Luckily, there’s hope! Our trainer Jen has two dogs and seven cats. If she can keep that household harmonious, then anything is possible. The key to success is understanding how to make each animal feel comfortable and safe around the other.
How To Properly Introduce Cats And Dogs
Introductions should be slow and careful above all else. You may get lucky once or twice when rushing introductions, but you’re playing a risky game. A bad introduction can set your pet’s relationship back indefinitely.
Owners should plan to make an introduction as comfortable as possible, for both species. Before the cats or dogs ever meet, place the new animal in an isolated room where the other pet can’t enter. Let them get comfortable in that environment before preparing an introduction.
After they’ve acclimated, you can begin to positively associate the animals to each other. Feed the animals on either side of the door. This allows them to eat and smell one another without direct interaction or confrontation. After enough repetition they’ll begin to positively associate each other’s smell with the pleasantness of feeding time.

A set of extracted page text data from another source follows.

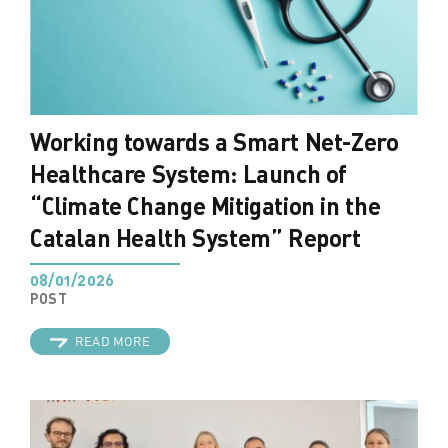
Working towards a Smart Net-Zero
Healthcare System: Launch of
“Climate Change Mitigation in the
Catalan Health System” Report
08/01/2026
POST
READ MORE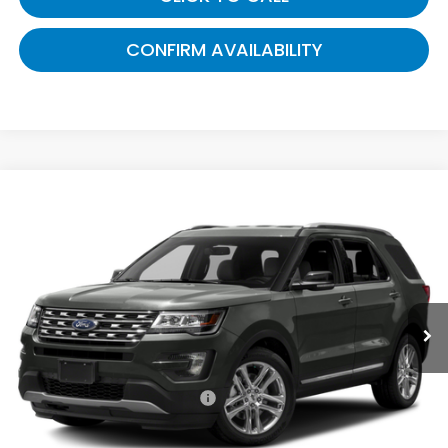
CONFIRM AVAILABILITY
Compare Vehicle
$9,928
2016
Ford Explorer
XLT
GATES PRICE:
Toyota South
VIN:
1FM5K7D83GGA83963
Stock:
A83963
166,356 mi
Ext.
Int.
Less
Selling Price:
$9,229
Documentary Fee:
+$699
Gates Price:
$9,928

Scent is a dog’s main means of perceiving the world. By smelling the cat before a greeting, they can become familiar to their particular scent. This helps to ease their transition. To aide this, we recommend rubbing the cat down with a towel or blanket and giving it to the dog to smell. Repeat this with your dog, and give that towel/blanket to your cat for them to smell too.

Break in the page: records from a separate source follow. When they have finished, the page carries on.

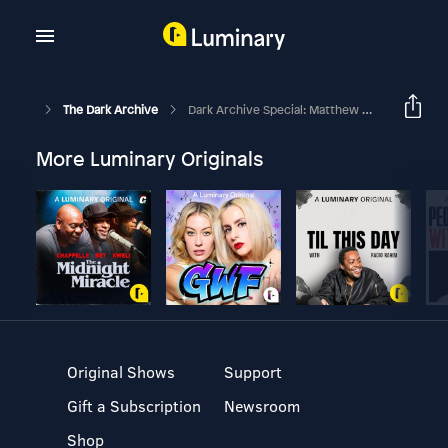
The Dark Archive
Dark Archive Special: Matthew Webb
More Luminary Originals
Original Shows
Support
Gift a Subscription
Newsroom
Shop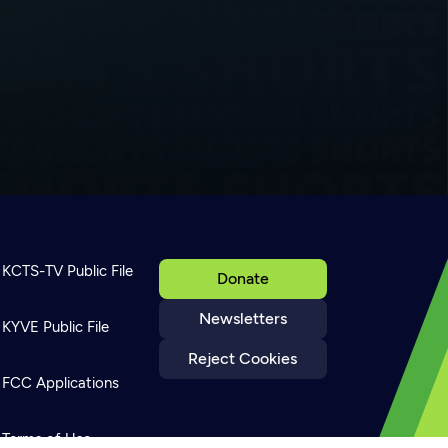
KCTS-TV Public File
Donate
Newsletters
KYVE Public File
Reject Cookies
FCC Applications
Terms of Use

While it’s great to expose your cat to the dog’s scent, a feline’s main perception is sight. They tend to react more negatively to dogs when thrown in with them right away. You should allow them to observe from a safe distance, and become comfortable with the sight and smell of the dog first.
How To Repair An Unhealthy Cat-Dog Relationship
You can use similar tactics with cats and dogs who live together, but don’t have the best relationship. Your goal should be to create a positive emotional association between the animals whenever possible. Some easy methods of doing this include:
- Giving treats to both animals simultaneously
- Praising calmness around each other
- Doing our feeding exercise from above
For example, let’s say you’re sitting in the kitchen with both animals. Give the cat a can of wet food for dinner, and toss the dog a couple treats as well. This way they’re both getting something they value while in each other’s presence.
Their thought process will go from: “oh look it’s that dumb dog/cat” to “when that dumb dog/cat comes around I get cool stuff… maybe they aren’t so bad?” They’ll begin to lose their fears and actually start to like the other animal. Do this enough and they’ll become fast friends.
Whether things are going well or not-so-well, you should give your cat hiding places. Even if the dog isn’t chasing them, cats still need their space. Try to make room for them either up high, or clear out some space for them to hide underneath, places like:
- On top of a book shelf
- Underneath your bed
- Inside a closet
It’s vital for a cat’s peace of mind to know they that they can escape if they need to.
It’s also up to you to prevent them from antagonizing each other. You need to monitor their interactions and be sensitive to when something might go wrong. If you can’t supervise them, keep them separate to ensure their safety and well-being.
For despairing owners of warring pets, have hope! Many cats and dogs are trusting companions who enjoy each other’s presence. They can be best buddies who cuddle and play together. It’s just up to us owners to guide their relationship toward the right path.